_YOUR OBJECTIVE:_
From the entries that follow, list every line in which the string "шума" appears.

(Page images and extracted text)
--- --- ---
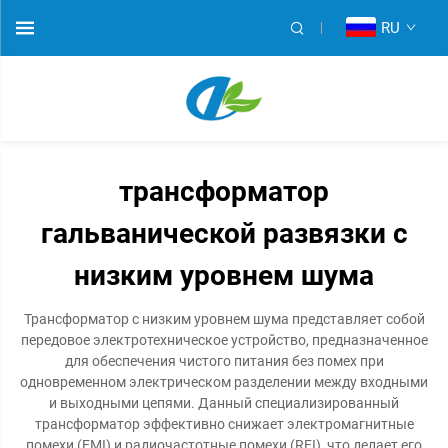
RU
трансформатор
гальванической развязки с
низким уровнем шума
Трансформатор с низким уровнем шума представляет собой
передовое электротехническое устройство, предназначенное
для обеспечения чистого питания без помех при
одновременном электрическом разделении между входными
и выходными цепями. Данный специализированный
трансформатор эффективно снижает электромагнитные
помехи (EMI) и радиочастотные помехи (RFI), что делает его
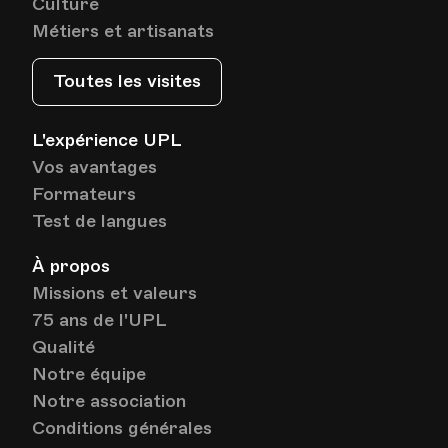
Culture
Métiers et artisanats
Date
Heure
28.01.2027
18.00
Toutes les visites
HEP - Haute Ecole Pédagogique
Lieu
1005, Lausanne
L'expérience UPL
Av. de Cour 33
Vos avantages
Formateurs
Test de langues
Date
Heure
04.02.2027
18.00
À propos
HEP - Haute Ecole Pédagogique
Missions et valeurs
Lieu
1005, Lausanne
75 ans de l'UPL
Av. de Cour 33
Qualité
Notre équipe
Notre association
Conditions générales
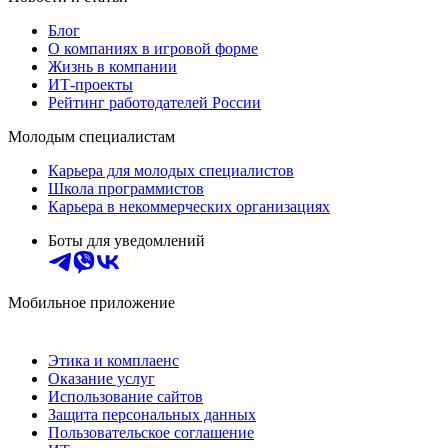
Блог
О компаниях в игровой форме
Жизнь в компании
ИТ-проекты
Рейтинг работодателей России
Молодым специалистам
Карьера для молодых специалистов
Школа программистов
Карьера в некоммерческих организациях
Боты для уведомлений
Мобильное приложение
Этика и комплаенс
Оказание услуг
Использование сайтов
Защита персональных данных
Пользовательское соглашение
--- --- ---
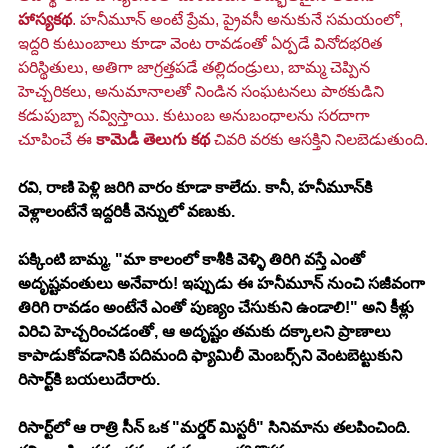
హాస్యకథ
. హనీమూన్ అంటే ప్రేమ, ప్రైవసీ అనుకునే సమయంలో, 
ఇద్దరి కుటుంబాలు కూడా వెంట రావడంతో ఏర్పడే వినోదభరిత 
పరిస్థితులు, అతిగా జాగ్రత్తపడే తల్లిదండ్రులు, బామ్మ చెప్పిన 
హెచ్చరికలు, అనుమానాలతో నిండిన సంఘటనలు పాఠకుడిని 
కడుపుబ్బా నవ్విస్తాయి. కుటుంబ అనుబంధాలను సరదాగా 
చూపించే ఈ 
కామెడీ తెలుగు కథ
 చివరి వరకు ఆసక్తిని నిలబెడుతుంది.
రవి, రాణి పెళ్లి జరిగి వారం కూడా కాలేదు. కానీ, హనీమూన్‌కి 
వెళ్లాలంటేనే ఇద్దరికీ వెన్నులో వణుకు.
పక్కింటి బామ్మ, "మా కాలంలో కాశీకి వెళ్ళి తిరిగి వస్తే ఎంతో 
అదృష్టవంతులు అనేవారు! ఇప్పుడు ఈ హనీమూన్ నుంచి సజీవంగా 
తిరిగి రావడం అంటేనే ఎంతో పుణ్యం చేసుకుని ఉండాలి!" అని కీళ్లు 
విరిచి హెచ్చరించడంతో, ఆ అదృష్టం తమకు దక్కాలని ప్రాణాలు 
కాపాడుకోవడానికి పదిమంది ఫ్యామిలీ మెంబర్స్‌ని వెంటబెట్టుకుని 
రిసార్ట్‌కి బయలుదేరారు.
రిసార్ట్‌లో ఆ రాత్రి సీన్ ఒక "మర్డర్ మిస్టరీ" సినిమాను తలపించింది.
--- --- ---
_SOLUTION FOR THIS TASK:_
низким уровнем шума
Трансформатор с низким уровнем шума представляет собой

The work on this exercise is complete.